Spinach & Feta Phyllo Pie

Serves 4
Prep time: 20 minutes
Cook time: 40 minutes

INGREDIENTS
2 packages (10 ounces each) frozen spinach, thawed and drained
4 green onions, thinly sliced
4 large eggs, lightly beaten
3/4 cup cottage cheese
1 container (4 ounces) feta cheese, crumbled
1/2 teaspoon salt
1/4 teaspoon pepper
1/4 teaspoon ground nutmeg
1 teaspoon dried dill
1/8 teaspoon cayenne pepper
10 sheets Phyllo dough, thawed*

*To prevent your Phyllo dough sheets from drying out, keep them covered in their packaging until the moment you’re ready to use.

INSTRUCTIONS
  1. Heat oven to 350°F. Coat an 8”x8” baking dish with olive oil.
  2. In a medium-size mixing bowl, combine all ingredients except dough.
  3. Place one sheet of Phyllo dough in the baking dish, allowing the ends to hang over the edge.Brush the dough with olive oil, then repeat with 4 additional sheets of dough, alternating in direction and brushing each with olive oil.
  4. Spoon the spinach mixture into the dish in an even layer.

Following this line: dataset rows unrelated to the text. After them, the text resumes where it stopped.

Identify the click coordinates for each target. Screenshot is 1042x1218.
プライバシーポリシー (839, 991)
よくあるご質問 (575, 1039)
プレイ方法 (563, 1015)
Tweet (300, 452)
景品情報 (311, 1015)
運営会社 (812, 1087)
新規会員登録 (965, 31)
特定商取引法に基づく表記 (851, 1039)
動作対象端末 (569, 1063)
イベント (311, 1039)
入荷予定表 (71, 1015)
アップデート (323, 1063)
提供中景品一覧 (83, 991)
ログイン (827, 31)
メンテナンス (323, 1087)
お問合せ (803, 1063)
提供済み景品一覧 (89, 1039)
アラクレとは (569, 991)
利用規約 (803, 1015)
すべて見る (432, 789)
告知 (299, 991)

Lay the remaining dough sheets over the filling, brushing each with olive oil.
  5. Lift the hanging dough edges and turn them inward to form a rim. Brush with olive oil.
  6. Place the pie in the oven and bake for 40 minutes, or until the crust turns golden brown. Let cool for 10 minutes. Slice into squares, then serve.
Tip: If you have leftover layers of Phyllo dough, simply package them in plastic cling wrap, then place back in the freezer.